Mathilde Sabbagh and József Kiss were welcomed as guests by the PCS Council on the second day of the session. Sabbagh is a pastor of the National Evangelical Synod in Syria and Lebanon (NESSL) and was the first Syrian woman to be ordained by her church in April 2022. She had already been leading a church community in the north of the country since 2016, which has been providing emergency aid in the face of the precarious humanitarian situation. Supported by Swiss Church Aid (HEKS/EPER), they provide local weekly programs for children and women, as well as a Sunday school and school scholarships. “We will continue to help as long as there are local people who need us. The children in our care are the future of the country. When I open the church doors for them in the morning, I forget the severity of the situation for a brief moment,” Sabbagh told the Council.

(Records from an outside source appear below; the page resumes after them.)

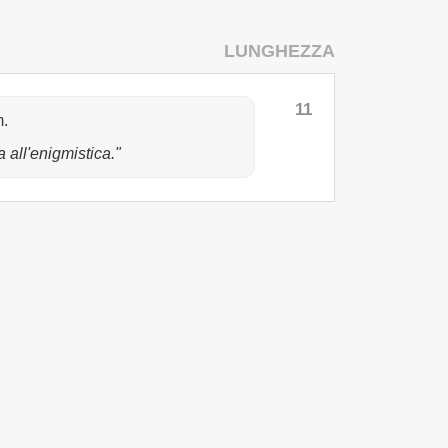
LUNGHEZZA
11
m.
 all'enigmistica."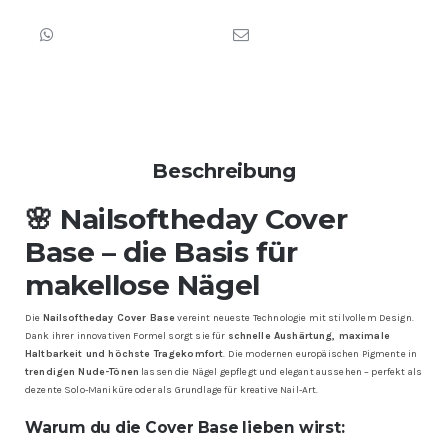
Beschreibung
🌸 Nailsoftheday Cover
Base – die Basis für
makellose Nägel
Die
Nailsoftheday Cover Base
vereint neueste Technologie mit stilvollem Design.
Dank ihrer innovativen Formel sorgt sie für
schnelle Aushärtung, maximale
Haltbarkeit und höchste Tragekomfort
. Die modernen europäischen Pigmente in
trendigen Nude-Tönen
lassen die Nägel gepflegt und elegant aussehen – perfekt als
dezente Solo-Maniküre oder als Grundlage für kreative Nail-Art.
Warum du die Cover Base lieben wirst:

Kiss is a pastor of the Reformed Church in Romania in the church district of Transylvania. In his diocese near the Ukrainian border, he has been working with his team and volunteers for the past year to support hundreds of Ukrainian refugees and thousands of internally displaced people in neighboring Transcarpathia. The war has been making the situation there increasingly difficult. As Kiss explained: “The church has an important role to play in this crisis. It is the Bible that provides us with the motivation for our commitment: As the Gospel says, whatever you did for one of the least of my brothers, you did for me. We hope that thanks to the support from Swiss Church Aid we will be able continue to operate our welcome centers and hope that the war will end soon.”

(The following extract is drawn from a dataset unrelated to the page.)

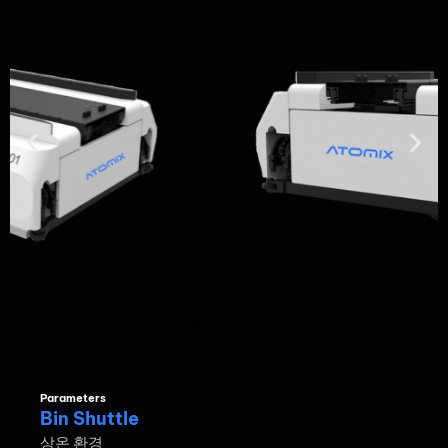
Parameters
Bin Shuttle
상온 환경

Swiss Church Aid (HEKS/EPER) is extensively active in both crisis-hit regions. Both partner churches enjoy great trust among their local populations, are supported by numerous volunteers, and provide their aid to people across religious and ethnic divides. Both Sabbagh and Kiss spoke at a Swiss Church Aid conference in Bern on January 21, touching on the role of local churches in times of crisis. HEKS/EPER and the PCS are jointly involved in this “Church Cooperation” program. As Lilian Bachmann, the new head of the Public Relations and Aid Agencies Department, expressed it: “HEKS is active locally with networks in both the Middle East and Eastern Europe and is able to help people in those war zones. Through its great commitment, Swiss Church Aid has been making a contribution to protecting the weakest and to justice and peace.”